[Records excerpted from a collection]
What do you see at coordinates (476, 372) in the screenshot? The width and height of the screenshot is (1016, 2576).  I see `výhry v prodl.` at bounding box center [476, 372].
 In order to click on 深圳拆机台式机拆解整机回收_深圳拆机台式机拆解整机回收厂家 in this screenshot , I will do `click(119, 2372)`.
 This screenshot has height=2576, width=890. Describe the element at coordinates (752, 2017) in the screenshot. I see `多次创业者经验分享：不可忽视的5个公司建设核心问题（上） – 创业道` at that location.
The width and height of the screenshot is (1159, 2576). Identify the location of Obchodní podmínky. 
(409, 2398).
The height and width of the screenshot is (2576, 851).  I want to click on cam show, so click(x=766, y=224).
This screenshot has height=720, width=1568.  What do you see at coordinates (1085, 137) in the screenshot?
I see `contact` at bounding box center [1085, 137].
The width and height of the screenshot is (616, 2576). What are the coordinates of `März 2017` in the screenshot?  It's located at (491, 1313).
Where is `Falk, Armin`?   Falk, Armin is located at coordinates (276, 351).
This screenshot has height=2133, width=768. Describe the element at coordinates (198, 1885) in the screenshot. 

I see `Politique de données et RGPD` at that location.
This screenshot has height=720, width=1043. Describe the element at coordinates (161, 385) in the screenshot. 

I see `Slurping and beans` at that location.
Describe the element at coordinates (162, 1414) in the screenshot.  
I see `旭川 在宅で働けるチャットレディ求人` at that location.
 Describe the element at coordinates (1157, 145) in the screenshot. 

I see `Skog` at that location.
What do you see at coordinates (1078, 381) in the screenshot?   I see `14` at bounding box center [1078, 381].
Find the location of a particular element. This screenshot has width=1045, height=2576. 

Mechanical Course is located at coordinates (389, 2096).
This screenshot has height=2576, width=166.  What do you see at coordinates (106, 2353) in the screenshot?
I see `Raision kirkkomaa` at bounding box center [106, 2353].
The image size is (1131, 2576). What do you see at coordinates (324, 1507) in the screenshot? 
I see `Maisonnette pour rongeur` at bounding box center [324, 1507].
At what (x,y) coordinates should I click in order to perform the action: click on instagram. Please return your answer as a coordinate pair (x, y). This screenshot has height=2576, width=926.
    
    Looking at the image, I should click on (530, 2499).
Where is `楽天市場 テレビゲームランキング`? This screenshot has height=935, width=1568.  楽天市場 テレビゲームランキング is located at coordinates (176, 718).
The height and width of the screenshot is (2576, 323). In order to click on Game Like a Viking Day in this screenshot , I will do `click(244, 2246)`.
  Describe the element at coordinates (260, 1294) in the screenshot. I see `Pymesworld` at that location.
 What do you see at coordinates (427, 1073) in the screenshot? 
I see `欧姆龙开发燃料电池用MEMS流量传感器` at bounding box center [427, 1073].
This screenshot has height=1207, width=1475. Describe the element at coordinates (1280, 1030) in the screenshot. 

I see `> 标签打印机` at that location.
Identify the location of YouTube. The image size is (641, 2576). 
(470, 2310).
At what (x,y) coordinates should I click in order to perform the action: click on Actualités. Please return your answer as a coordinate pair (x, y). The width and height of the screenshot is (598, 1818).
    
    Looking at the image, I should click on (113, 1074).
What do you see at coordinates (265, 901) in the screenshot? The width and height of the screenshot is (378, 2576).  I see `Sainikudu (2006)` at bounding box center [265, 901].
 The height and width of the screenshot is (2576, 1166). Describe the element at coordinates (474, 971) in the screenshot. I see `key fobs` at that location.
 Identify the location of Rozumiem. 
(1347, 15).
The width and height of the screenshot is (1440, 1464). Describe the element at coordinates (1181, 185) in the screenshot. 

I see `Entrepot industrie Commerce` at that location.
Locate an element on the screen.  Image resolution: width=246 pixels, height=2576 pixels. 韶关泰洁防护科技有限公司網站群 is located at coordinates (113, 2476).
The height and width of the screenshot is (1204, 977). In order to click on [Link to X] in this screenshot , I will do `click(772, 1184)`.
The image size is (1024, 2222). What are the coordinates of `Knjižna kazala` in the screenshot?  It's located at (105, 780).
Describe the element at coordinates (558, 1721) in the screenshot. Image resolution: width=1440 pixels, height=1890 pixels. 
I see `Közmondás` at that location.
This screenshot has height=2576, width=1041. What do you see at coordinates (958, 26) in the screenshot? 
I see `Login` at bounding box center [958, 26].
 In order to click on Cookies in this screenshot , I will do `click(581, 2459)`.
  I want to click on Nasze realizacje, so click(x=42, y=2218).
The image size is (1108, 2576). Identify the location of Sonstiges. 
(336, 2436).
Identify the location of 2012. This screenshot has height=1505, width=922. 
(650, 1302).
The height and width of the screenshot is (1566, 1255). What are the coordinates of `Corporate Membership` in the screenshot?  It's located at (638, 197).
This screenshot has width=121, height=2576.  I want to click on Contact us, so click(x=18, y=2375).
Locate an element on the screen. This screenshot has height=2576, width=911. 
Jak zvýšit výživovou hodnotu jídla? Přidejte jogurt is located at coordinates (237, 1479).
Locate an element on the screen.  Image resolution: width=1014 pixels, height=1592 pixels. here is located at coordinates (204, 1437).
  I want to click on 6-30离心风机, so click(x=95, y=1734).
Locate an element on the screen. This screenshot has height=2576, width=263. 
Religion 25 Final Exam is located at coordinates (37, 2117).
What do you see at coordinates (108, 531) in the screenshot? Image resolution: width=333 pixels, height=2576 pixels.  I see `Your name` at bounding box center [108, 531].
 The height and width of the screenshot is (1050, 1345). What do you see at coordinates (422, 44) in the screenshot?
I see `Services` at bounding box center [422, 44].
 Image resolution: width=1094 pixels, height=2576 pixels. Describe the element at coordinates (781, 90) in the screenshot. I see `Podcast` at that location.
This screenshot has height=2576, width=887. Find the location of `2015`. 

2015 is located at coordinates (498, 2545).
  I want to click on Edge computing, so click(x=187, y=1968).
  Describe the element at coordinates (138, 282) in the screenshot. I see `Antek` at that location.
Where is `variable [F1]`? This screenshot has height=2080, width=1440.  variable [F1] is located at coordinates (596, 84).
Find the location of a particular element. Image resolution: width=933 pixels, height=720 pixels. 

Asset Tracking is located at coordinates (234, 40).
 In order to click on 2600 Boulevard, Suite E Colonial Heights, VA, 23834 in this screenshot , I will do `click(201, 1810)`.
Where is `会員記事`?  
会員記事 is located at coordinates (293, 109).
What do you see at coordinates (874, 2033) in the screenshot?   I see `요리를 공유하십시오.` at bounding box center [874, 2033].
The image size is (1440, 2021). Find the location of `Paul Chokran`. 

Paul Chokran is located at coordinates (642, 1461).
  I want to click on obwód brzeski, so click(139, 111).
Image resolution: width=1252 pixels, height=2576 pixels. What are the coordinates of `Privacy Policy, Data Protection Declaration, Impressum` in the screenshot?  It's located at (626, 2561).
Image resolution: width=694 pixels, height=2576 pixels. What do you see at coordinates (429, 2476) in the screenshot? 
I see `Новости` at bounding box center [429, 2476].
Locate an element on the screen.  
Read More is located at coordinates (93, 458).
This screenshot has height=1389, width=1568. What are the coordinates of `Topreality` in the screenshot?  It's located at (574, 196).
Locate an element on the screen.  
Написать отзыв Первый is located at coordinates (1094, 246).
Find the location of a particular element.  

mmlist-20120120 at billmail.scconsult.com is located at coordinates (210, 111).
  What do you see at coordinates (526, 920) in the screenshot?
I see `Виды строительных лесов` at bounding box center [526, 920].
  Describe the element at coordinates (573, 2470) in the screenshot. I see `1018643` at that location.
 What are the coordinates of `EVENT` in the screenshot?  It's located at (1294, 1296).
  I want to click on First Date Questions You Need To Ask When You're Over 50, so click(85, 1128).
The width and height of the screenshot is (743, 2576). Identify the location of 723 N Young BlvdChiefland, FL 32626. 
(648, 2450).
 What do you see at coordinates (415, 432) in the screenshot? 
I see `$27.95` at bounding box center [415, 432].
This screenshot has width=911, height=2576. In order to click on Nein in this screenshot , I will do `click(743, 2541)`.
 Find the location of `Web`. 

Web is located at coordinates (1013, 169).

#### Work to be completed:
Nothing but the lines from the start of the data through the line holding "The width and height of the screenshot is (616, 2576)." should be restated, and each one exactly.

#### Your solution:
What do you see at coordinates (476, 372) in the screenshot? The width and height of the screenshot is (1016, 2576).  I see `výhry v prodl.` at bounding box center [476, 372].
 In order to click on 深圳拆机台式机拆解整机回收_深圳拆机台式机拆解整机回收厂家 in this screenshot , I will do `click(119, 2372)`.
 This screenshot has height=2576, width=890. Describe the element at coordinates (752, 2017) in the screenshot. I see `多次创业者经验分享：不可忽视的5个公司建设核心问题（上） – 创业道` at that location.
The width and height of the screenshot is (1159, 2576). Identify the location of Obchodní podmínky. 
(409, 2398).
The height and width of the screenshot is (2576, 851).  I want to click on cam show, so click(x=766, y=224).
This screenshot has height=720, width=1568.  What do you see at coordinates (1085, 137) in the screenshot?
I see `contact` at bounding box center [1085, 137].
The width and height of the screenshot is (616, 2576). What are the coordinates of `März 2017` in the screenshot?  It's located at (491, 1313).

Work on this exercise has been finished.